Abstract

Current Dietary Guidelines for Americans emphasize the need to reduce dietary sodium. Spices impart flavor to food, serving as substitutes for salt. In addition, the antioxidant activity of spices can provide health benefits. Dietetic students receive training in basic food preparation and foodservice management however, their knowledge and use of spices can be limited. This article describes the enhancement of their culinary experiences through participation in a class designed to explore the flavors and health properties of 10 spices. The class provided an opportunity for apprenticeship training, exposing students to spices and cooking methods. Student objectives were: 1) to increase knowledge of spices and their potential health benefits; 2) to use flavorful swaps, substituting spices for salt in daily food preparation; 3) to identify and evaluate the intensity of aromas associated with selected spices; and 4) to gain experience utilizing cooking methods that reduce fat in preparation.

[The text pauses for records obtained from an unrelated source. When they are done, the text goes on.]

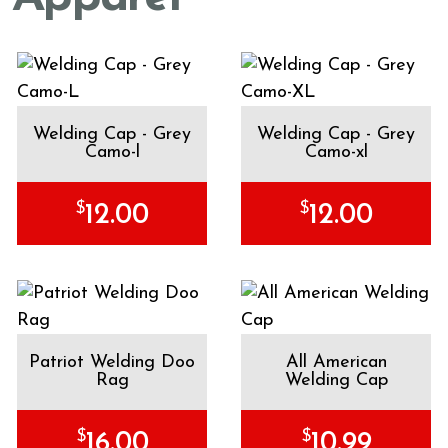
Welding Cap - Grey
Welding Cap - Grey
Camo-l
Camo-xl
$
$
12.00
12.00
Patriot Welding Doo
All American
Rag
Welding Cap
$
$
16.00
10.99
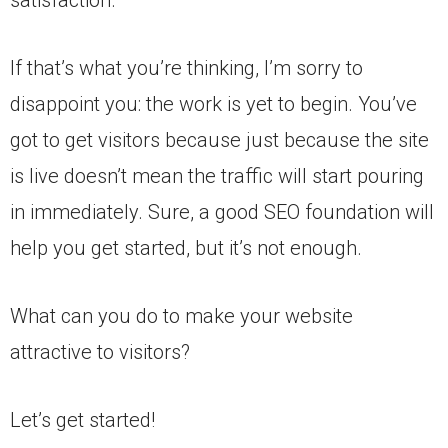
If that’s what you’re thinking, I’m sorry to
disappoint you: the work is yet to begin. You’ve
got to get visitors because just because the site
is live doesn’t mean the traffic will start pouring
in immediately. Sure, a good SEO foundation will
help you get started, but it’s not enough.
What can you do to make your website
attractive to visitors?
Let’s get started!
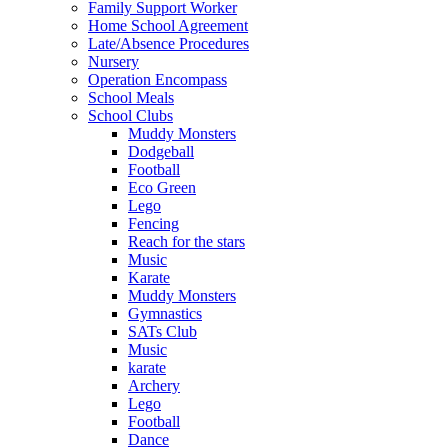
Family Support Worker
Home School Agreement
Late/Absence Procedures
Nursery
Operation Encompass
School Meals
School Clubs
Muddy Monsters
Dodgeball
Football
Eco Green
Lego
Fencing
Reach for the stars
Music
Karate
Muddy Monsters
Gymnastics
SATs Club
Music
karate
Archery
Lego
Football
Dance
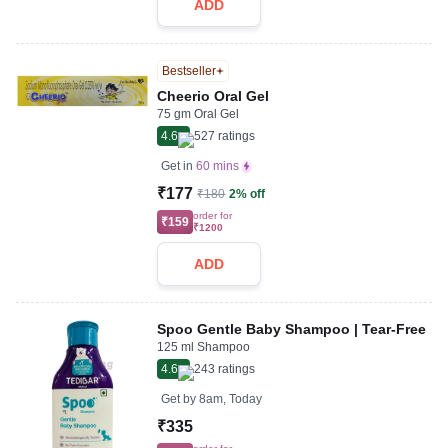
ADD
Bestseller
Cheerio Oral Gel
75 gm Oral Gel
4.6
527
ratings
Get in
60 mins
₹177
₹180
2% off
order for
₹159
₹1200
ADD
Spoo Gentle Baby Shampoo | Tear-Free
125 ml Shampoo
4.6
243
ratings
Get by
8am, Today
₹335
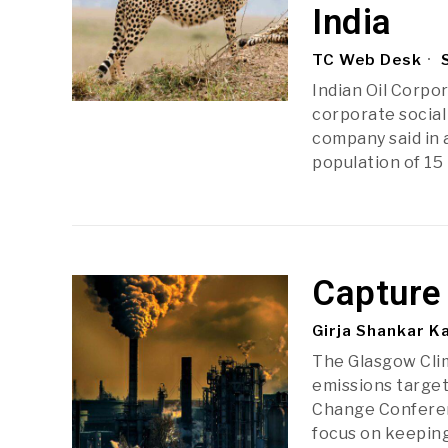
India
TC Web Desk
S
Indian Oil Corpor
corporate social 
company said in 
population of 15
Capture
Girja Shankar K
The Glasgow Cli
emissions target
Change Conferen
focus on keeping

All of the objectives were achieved based on student responses to pre-, mid-, and post-course evaluations and the completion of aroma charts for each lab. Course challenges such as food costs and space availability were identified but easily managed. To our knowledge this is the first class devoted to spices in a didactic dietetics accredited program in the United States. Training dietetic and other health professional students, about the use of spices to enhance flavor when reducing the sodium, fat and sugar content of foods may be beneficial to their clients who are trying to manage not only their weight but also other medical conditions such as hypertension and diabetes mellitus.

Highlights

  • People’s knowledge and experience cooking with a wide variety of foods as well as with spices and herbs may be limited

  • This review revealed 1 class period devoted to spices in a program entitled, “Healthy Eating in American Cuisine” at California State Polytechnic University (2012), a spice drive at Louisiana State University (2012) to show individuals that tasty food does not depend on salt, and “Spice it Up; Herbs and Spices Cooking Class”, a one time fee event, sponsored by Bernalillo County Cooperative Extension Service (New Mexico State University, 2012)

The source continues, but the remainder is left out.